Two weeks ago, The Observer was in a van full of journalists heading back from an exhibition in Connecticut. Outside, the fall foliage was in full color; death, in other words, was everywhere, hanging around resplendent on a clear and unseasonably balmy day, in toniest Connecticut, et in arcadia ego. One of the journalists peered out the window at the leaves, and remarked, of the snowstorm that had hit the East Coast a week before, that it takes just one frost to kill the things. After the frost, they know to die, and change color.
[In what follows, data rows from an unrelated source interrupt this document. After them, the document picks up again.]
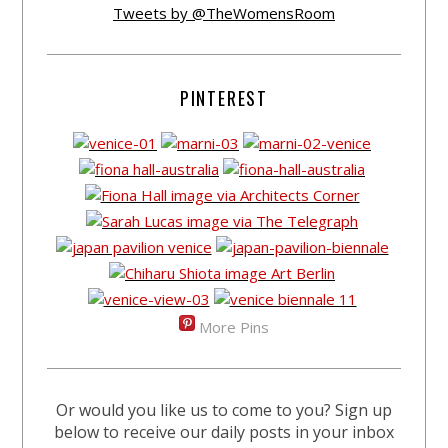
Tweets by @TheWomensRoom
PINTEREST
More Pins
Or would you like us to come to you? Sign up
below to receive our daily posts in your inbox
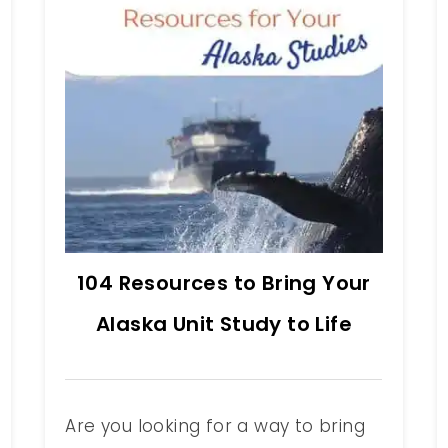
104 Resources to Bring Your
Alaska Unit Study to Life
Are you looking for a way to bring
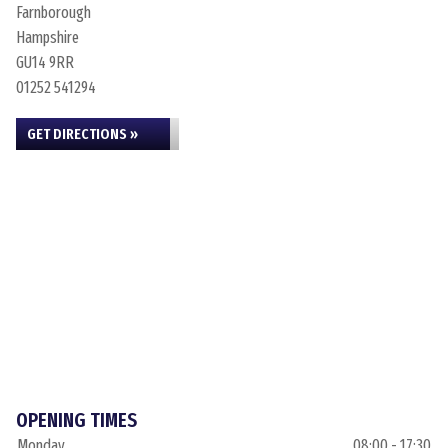
Farnborough
Hampshire
GU14 9RR
01252 541294
GET DIRECTIONS »
OPENING TIMES
Monday
08:00 - 17:30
Fast forward to the Guggenheim Museum’s annual gala, last Friday. Outside the museum, the swells were lined up under a light rain. They were there for the afterparty, to see a band play. There was time to peer up and down Fifth Avenue, all along which leaves were falling, mixing with the rain. Once these guests made it past security, had their names checked off and entered the museum, they would be confronted with an installation of Maurizio Cattelan’s work, a retrospective in which every artwork he’s ever made is suspended in the rotunda. Many of them are bodies: the pope, the artist himself. One is a child, hung by its neck, deceased. It’s an exhibition that its curator, Nancy Spector, has described as a “mass execution.”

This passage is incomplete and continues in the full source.